#### PROBLEM REQUIREMENTS
Only lines containing the string "Operating" belong in the answer; find them in the records and copy them.

#### Document structure recognition data
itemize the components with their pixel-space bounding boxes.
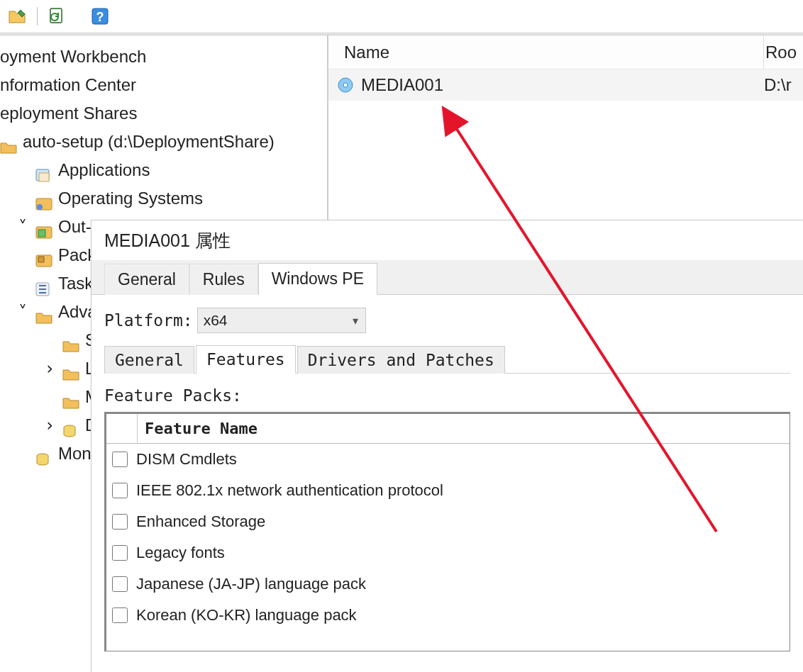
chevron-down-icon: ˅ [16, 298, 30, 326]
feature-label: Japanese (JA-JP) language pack [136, 575, 366, 593]
folder-icon [62, 390, 79, 404]
toolbar: ? [0, 0, 803, 33]
platform-combo[interactable]: x64 ▾ [197, 308, 366, 333]
tab-rules[interactable]: Rules [189, 264, 258, 295]
tree-label: Operating Systems [58, 184, 203, 213]
feature-row[interactable]: Legacy fonts [106, 537, 790, 569]
database-icon [62, 418, 79, 432]
packages-icon [35, 248, 52, 262]
tree-item-info-center[interactable]: nformation Center [0, 71, 327, 99]
tree-label: oyment Workbench [0, 43, 146, 71]
subtab-features[interactable]: Features [196, 345, 296, 374]
tree-item-applications[interactable]: Applications [0, 156, 327, 184]
feature-checkbox[interactable] [112, 576, 128, 592]
feature-checkbox[interactable] [112, 514, 128, 530]
subtab-general[interactable]: General [104, 346, 194, 374]
feature-label: Legacy fonts [136, 544, 225, 562]
feature-label: DISM Cmdlets [136, 450, 237, 469]
list-header: Name Roo [328, 35, 803, 69]
tree-item-workbench[interactable]: oyment Workbench [0, 43, 327, 71]
svg-point-6 [37, 204, 43, 210]
folder-icon [62, 362, 79, 376]
properties-dialog: MEDIA001 属性 General Rules Windows PE Pla… [91, 220, 803, 672]
tree-label: nformation Center [0, 71, 136, 99]
help-icon[interactable]: ? [90, 6, 110, 26]
platform-label: Platform: [104, 311, 193, 330]
feature-row[interactable]: IEEE 802.1x network authentication proto… [106, 475, 790, 506]
folder-open-icon[interactable] [7, 6, 27, 26]
separator [37, 7, 38, 26]
refresh-sheet-icon[interactable] [48, 6, 67, 26]
chevron-down-icon: ˅ [16, 213, 30, 241]
list-item-media001[interactable]: MEDIA001 D:\r [328, 69, 803, 101]
tree-label: auto-setup (d:\DeploymentShare) [23, 128, 275, 156]
features-body: Feature Packs: Feature Name DISM Cmdlets… [104, 373, 790, 651]
svg-text:?: ? [96, 10, 104, 24]
chevron-down-icon: ▾ [353, 314, 358, 327]
feature-row[interactable]: DISM Cmdlets [106, 444, 790, 475]
applications-icon [35, 163, 52, 177]
subtab-drivers[interactable]: Drivers and Patches [297, 346, 505, 374]
tree-label: Applications [58, 156, 150, 184]
feature-checkbox[interactable] [112, 607, 128, 623]
feature-checkbox[interactable] [112, 452, 128, 467]
svg-rect-8 [38, 230, 45, 237]
dialog-tabs: General Rules Windows PE [92, 260, 803, 294]
tree-item-auto-setup[interactable]: auto-setup (d:\DeploymentShare) [0, 128, 327, 156]
column-name[interactable]: Name [328, 43, 763, 62]
feature-label: Korean (KO-KR) language pack [136, 606, 357, 625]
feature-packs-label: Feature Packs: [104, 386, 790, 405]
list-item-root: D:\r [764, 75, 803, 95]
column-root[interactable]: Roo [764, 43, 803, 62]
share-icon [0, 135, 17, 149]
svg-point-14 [343, 83, 348, 87]
tree-item-deployment-shares[interactable]: eployment Shares [0, 99, 327, 128]
tasks-icon [35, 276, 52, 291]
feature-row[interactable]: Japanese (JA-JP) language pack [106, 569, 790, 600]
feature-checkbox[interactable] [112, 483, 128, 498]
chevron-right-icon: › [43, 411, 57, 439]
disc-icon [337, 77, 354, 94]
dialog-body: Platform: x64 ▾ General Features Drivers… [92, 294, 803, 672]
feature-packs-list: Feature Name DISM Cmdlets IEEE 802.1x ne… [104, 412, 790, 651]
feature-checkbox[interactable] [112, 545, 128, 561]
checkbox-column [106, 414, 138, 443]
feature-row[interactable]: Enhanced Storage [106, 506, 790, 537]
dialog-title: MEDIA001 属性 [92, 220, 803, 260]
tree-label: eployment Shares [0, 99, 137, 128]
platform-value: x64 [204, 312, 228, 329]
feature-name-column[interactable]: Feature Name [138, 420, 257, 437]
svg-rect-4 [39, 173, 49, 181]
tab-general[interactable]: General [104, 264, 189, 295]
folder-icon [62, 333, 79, 347]
tree-item-os[interactable]: Operating Systems [0, 184, 327, 213]
monitoring-icon [35, 447, 52, 461]
os-icon [35, 191, 52, 206]
outbox-icon [35, 220, 52, 234]
platform-row: Platform: x64 ▾ [104, 308, 790, 333]
tab-windows-pe[interactable]: Windows PE [258, 263, 377, 295]
feature-list-header: Feature Name [106, 414, 790, 444]
feature-label: IEEE 802.1x network authentication proto… [136, 481, 443, 500]
feature-row[interactable]: Korean (KO-KR) language pack [106, 600, 790, 631]
sub-tabs: General Features Drivers and Patches [104, 343, 790, 373]
tree-label: Task [58, 269, 93, 298]
chevron-right-icon: › [43, 354, 57, 383]
feature-label: Enhanced Storage [136, 513, 265, 531]
list-item-name: MEDIA001 [361, 75, 764, 95]
folder-icon [35, 305, 52, 319]
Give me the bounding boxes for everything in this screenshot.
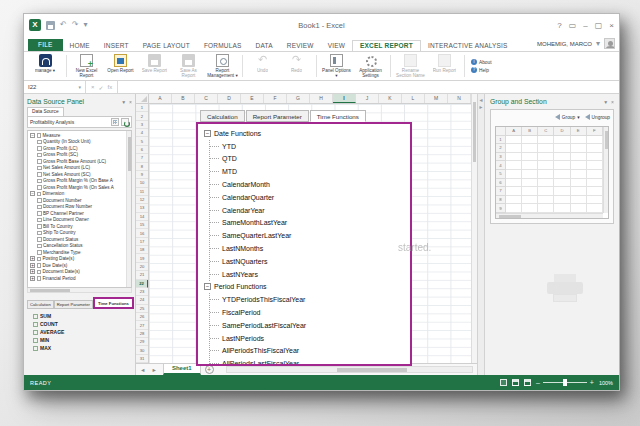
column-header-n[interactable]: N xyxy=(448,94,471,103)
row-header-25[interactable]: 25 xyxy=(136,305,148,313)
tree-item-samemonthlastyear[interactable]: SameMonthLastYear xyxy=(210,217,406,230)
checkbox[interactable] xyxy=(37,166,42,171)
row-header-21[interactable]: 21 xyxy=(136,271,148,279)
expand-icon[interactable]: + xyxy=(30,256,35,261)
mini-grid-cell[interactable] xyxy=(554,204,570,213)
collapse-icon[interactable]: − xyxy=(204,130,211,137)
overlay-tab-report-parameter[interactable]: Report Parameter xyxy=(246,110,309,122)
sheet-nav-left-icon[interactable]: ◄ xyxy=(140,367,147,373)
row-header-4[interactable]: 4 xyxy=(136,129,148,137)
avatar[interactable] xyxy=(604,38,615,49)
column-header-l[interactable]: L xyxy=(402,94,425,103)
group-button[interactable]: Group ▾ xyxy=(555,114,580,120)
tree-node-financial-period[interactable]: +Financial Period xyxy=(30,275,125,282)
collapse-icon[interactable]: − xyxy=(30,133,35,138)
tree-item-allperiodslastfiscalyear[interactable]: AllPeriodsLastFiscalYear xyxy=(210,357,406,366)
new-excel-report-button[interactable]: New Excel Report xyxy=(71,53,102,79)
checkbox[interactable] xyxy=(37,185,42,190)
table-icon[interactable] xyxy=(111,118,119,126)
mini-grid-cell[interactable] xyxy=(506,170,522,179)
checkbox[interactable] xyxy=(37,218,42,223)
panel-close-icon[interactable]: × xyxy=(611,99,614,105)
row-header-14[interactable]: 14 xyxy=(136,213,148,221)
tree-item-lastnyears[interactable]: LastNYears xyxy=(210,268,406,281)
mini-grid-cell[interactable] xyxy=(522,136,538,145)
minimize-button[interactable]: – xyxy=(583,21,587,30)
row-header-23[interactable]: 23 xyxy=(136,288,148,296)
mini-grid-cell[interactable] xyxy=(506,153,522,162)
mini-grid-cell[interactable] xyxy=(571,196,587,205)
expand-icon[interactable]: + xyxy=(30,269,35,274)
collapse-icon[interactable]: − xyxy=(30,191,35,196)
mini-grid-cell[interactable] xyxy=(554,136,570,145)
data-source-select[interactable]: Profitability Analysis xyxy=(27,116,132,128)
mini-grid-cell[interactable] xyxy=(506,187,522,196)
row-header-12[interactable]: 12 xyxy=(136,196,148,204)
mini-grid-cell[interactable] xyxy=(571,161,587,170)
column-header-b[interactable]: B xyxy=(172,94,195,103)
panel-options-button[interactable]: Panel Options ▾ xyxy=(321,53,352,79)
mini-grid-cell[interactable] xyxy=(587,153,603,162)
redo-icon[interactable]: ↷ xyxy=(72,21,79,29)
ribbon-tab-excel-report[interactable]: EXCEL REPORT xyxy=(352,40,421,52)
row-header-29[interactable]: 29 xyxy=(136,338,148,346)
page-layout-view-icon[interactable] xyxy=(512,379,519,386)
column-header-h[interactable]: H xyxy=(310,94,333,103)
tree-item-ytd[interactable]: YTD xyxy=(210,140,406,153)
tree-group-period-functions[interactable]: −Period Functions xyxy=(204,281,406,294)
row-header-10[interactable]: 10 xyxy=(136,179,148,187)
column-header-c[interactable]: C xyxy=(195,94,218,103)
mini-grid-cell[interactable] xyxy=(587,170,603,179)
mini-grid-cell[interactable] xyxy=(538,179,554,188)
mini-grid-cell[interactable] xyxy=(554,161,570,170)
column-header-d[interactable]: D xyxy=(218,94,241,103)
undo-icon[interactable]: ↶ xyxy=(60,21,67,29)
row-header-1[interactable]: 1 xyxy=(136,104,148,112)
tree-item-qtd[interactable]: QTD xyxy=(210,153,406,166)
column-header-m[interactable]: M xyxy=(425,94,448,103)
zoom-slider[interactable]: – + xyxy=(536,379,594,386)
mini-grid-cell[interactable] xyxy=(571,187,587,196)
row-header-30[interactable]: 30 xyxy=(136,346,148,354)
mini-grid-cell[interactable] xyxy=(554,153,570,162)
tree-item-fiscalperiod[interactable]: FiscalPeriod xyxy=(210,306,406,319)
mini-grid-cell[interactable] xyxy=(538,196,554,205)
ribbon-tab-file[interactable]: FILE xyxy=(28,39,63,52)
ribbon-tab-interactive-analysis[interactable]: INTERACTIVE ANALYSIS xyxy=(421,41,515,52)
tree-item-allperiodsthisfiscalyear[interactable]: AllPeriodsThisFiscalYear xyxy=(210,345,406,358)
row-header-19[interactable]: 19 xyxy=(136,254,148,262)
mini-grid-cell[interactable] xyxy=(506,144,522,153)
column-header-e[interactable]: E xyxy=(241,94,264,103)
account-area[interactable]: MOHEMIG, MARCO ▾ xyxy=(537,38,615,51)
mini-grid-cell[interactable] xyxy=(506,204,522,213)
mini-grid-cell[interactable] xyxy=(554,179,570,188)
checkbox[interactable] xyxy=(37,224,42,229)
mini-grid-cell[interactable] xyxy=(522,170,538,179)
tree-item-sameperiodlastfiscalyear[interactable]: SamePeriodLastFiscalYear xyxy=(210,319,406,332)
panel-splitter[interactable]: ◄ ► xyxy=(477,94,485,375)
tree-item-samequarterlastyear[interactable]: SameQuarterLastYear xyxy=(210,229,406,242)
panel-tab-report-parameter[interactable]: Report Parameter xyxy=(54,300,93,309)
mini-grid-cell[interactable] xyxy=(571,136,587,145)
mini-grid-cell[interactable] xyxy=(554,170,570,179)
tree-item-lastnperiods[interactable]: LastNPeriods xyxy=(210,332,406,345)
checkbox[interactable] xyxy=(37,231,42,236)
checkbox[interactable] xyxy=(37,172,42,177)
mini-grid-cell[interactable] xyxy=(571,179,587,188)
panel-caret-icon[interactable]: ▼ xyxy=(603,99,608,105)
restore-button[interactable]: ▢ xyxy=(595,21,603,30)
mini-grid-cell[interactable] xyxy=(571,170,587,179)
row-header-16[interactable]: 16 xyxy=(136,229,148,237)
application-settings-button[interactable]: Application Settings xyxy=(355,53,386,79)
row-header-5[interactable]: 5 xyxy=(136,137,148,145)
select-all-corner[interactable] xyxy=(136,94,149,104)
mini-grid-cell[interactable] xyxy=(538,170,554,179)
function-item-average[interactable]: AVERAGE xyxy=(27,328,132,336)
column-header-i[interactable]: I xyxy=(333,94,356,103)
formula-button--[interactable]: × xyxy=(91,84,95,90)
ribbon-tab-insert[interactable]: INSERT xyxy=(97,41,136,52)
ribbon-tab-view[interactable]: VIEW xyxy=(321,41,352,52)
checkbox[interactable] xyxy=(37,244,42,249)
refresh-icon[interactable] xyxy=(121,118,129,126)
row-header-31[interactable]: 31 xyxy=(136,355,148,363)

#### PROBLEM SOLUTION
tree-label: Operating Systems [58, 184, 203, 213]
tree-item-os[interactable]: Operating Systems [0, 184, 327, 213]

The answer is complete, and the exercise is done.